On Friday it was time for another ETF purchase as about $2500 had built up in one of our RRSPs. According to the actual allocations and the expected/desired/original allocations, the area we were most deficient in was International equities. I decided it was time to put the new cash into Vanguard Europe Pacific ETF (VEA), and at the same time, transfer my current holdings in iShares CDN MSCI EAFE Index Fund (XIN) into VEA. At the time that I chose XIN, I did not have time to do any detailed investigations so I chose it over EFA because of some advice I read on Martin Gale’s blog (note: VEA did not exist at that time). In an article called “Exchange Traded Funds: Recommendations” he said “Something is missing in the above: There’s no EAFE listed. That’s because the EAFE funds available on the US exchanges such as EFA, IEF, and EZU, or the country-specific funds, all have the same or higher cost than a fund that is available to you right here in Canada, so there is no point to buy them.” Unfortunately there is no date on that article so I am not exactly sure when he wrote it, but he wrote a later article called “Changes To Barclays Canadian iShares: XSP and XIN“:
Barclays’ new idea for these Canadian iShares exchange traded funds is to concentrate on eliminating “currency risk”. The idea is to give you a way of investing in American and overseas securities without having to worry about fluctuations in the Canadian dollar. Given the massive appreciation of the Canadian dollar over the past few years this certainly seems like a good idea–but it is not necessarily. It requires careful thought
. . .
Thus, a very strong argument can be made that if foreign securities made sense for you before, that they still make sense to you today, and that you should prefer to hold them in a foreign currency.
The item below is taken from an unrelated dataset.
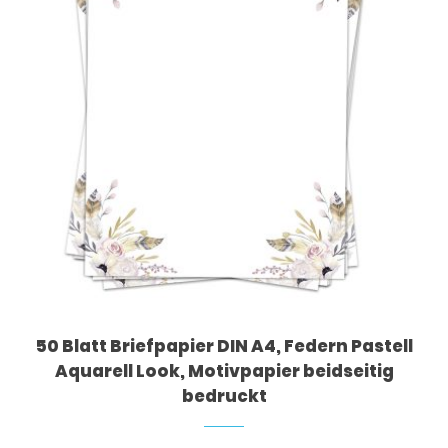
50 Blatt Briefpapier DIN A4, Federn Pastell
Aquarell Look, Motivpapier beidseitig
bedruckt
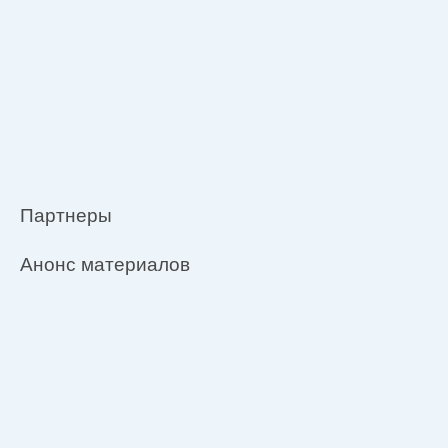
Партнеры
Анонс материалов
The new XSP and XIN Canadian iShares are thus bad news for you, and you should avoid them–instead you should look at the alternatives you can now freely buy on the U.S. market.
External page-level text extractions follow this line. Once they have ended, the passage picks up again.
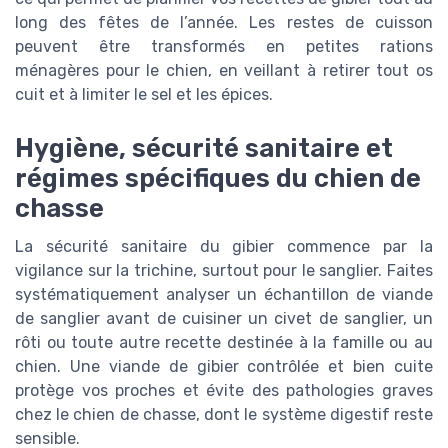
long des fêtes de l’année. Les restes de cuisson
peuvent être transformés en petites rations
ménagères pour le chien, en veillant à retirer tout os
cuit et à limiter le sel et les épices.
Hygiène, sécurité sanitaire et
régimes spécifiques du chien de
chasse
La sécurité sanitaire du gibier commence par la
vigilance sur la trichine, surtout pour le sanglier. Faites
systématiquement analyser un échantillon de viande
de sanglier avant de cuisiner un civet de sanglier, un
rôti ou toute autre recette destinée à la famille ou au
chien. Une viande de gibier contrôlée et bien cuite
protège vos proches et évite des pathologies graves
chez le chien de chasse, dont le système digestif reste
sensible.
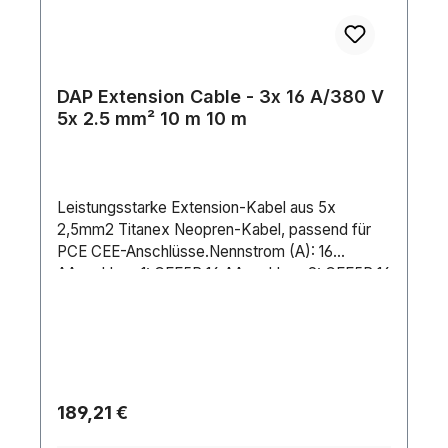
DAP Extension Cable - 3x 16 A/380 V
5x 2.5 mm² 10 m 10 m
Leistungsstarke Extension-Kabel aus 5x
2,5mm2 Titanex Neopren-Kabel, passend für
PCE CEE-Anschlüsse.Nennstrom (A): 16
AAnschluss 1: CEE5P 16 AAnschluss 2: CEE5P 16
AMarke Anschluss 1: PCEKabellänge: 10
mKabeltyp: H07RN-FStifte: 5Drahtverbindung:
2.5 mm²Maximale Drahtabmessung AWG: 14
AWGÄußerer Isolierungstyp: NeopreneIP-
Schutzart: IP44Material: CopperFarbe:
BlackLeitungen: 5Position Erdungsklemme: 6H
Regulärer Preis:
189,21 €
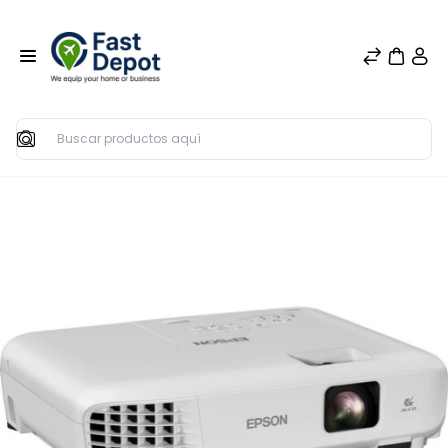
Buscar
I suggest reading the whole article, that is just a snippet. The idea is that if you can tolerate some foreign currency exposure (which I think I can and I do have some Canadian dollar holdings as well, namely, Canadian equities and bonds) foreign currency ETFs like iShares MSCI EAFE Index Fund (EFA) offer lower cost and so they are preferred (unless of course you really want to have all your holdings in Canadian dollars and are convinced that the Canadian dollar will grow to be more and more valuable than other currencies over the long haul). So in his future articles he would recommend EFA (like this one) and in even later articles recommended a combination of VPL and VGK because “there a few new ETF’s [VPL and VGK] on the market that we can use to track foreign equities, that are cheaper than the ETF’s we had available to us last year”.
Now VEA is out (as reported by the Canadian Capitalist) and is the perfect replacement for the higher cost EFA. VEA has an MER of 0.15% and EFA has an MER of 0.35%. Unfortunately I had to pay more commission ($20 CAD) as I had to sell my XIN, however, XIN had an even higher MER of 0.50% so I think it is worth it to switch over to VEA completely.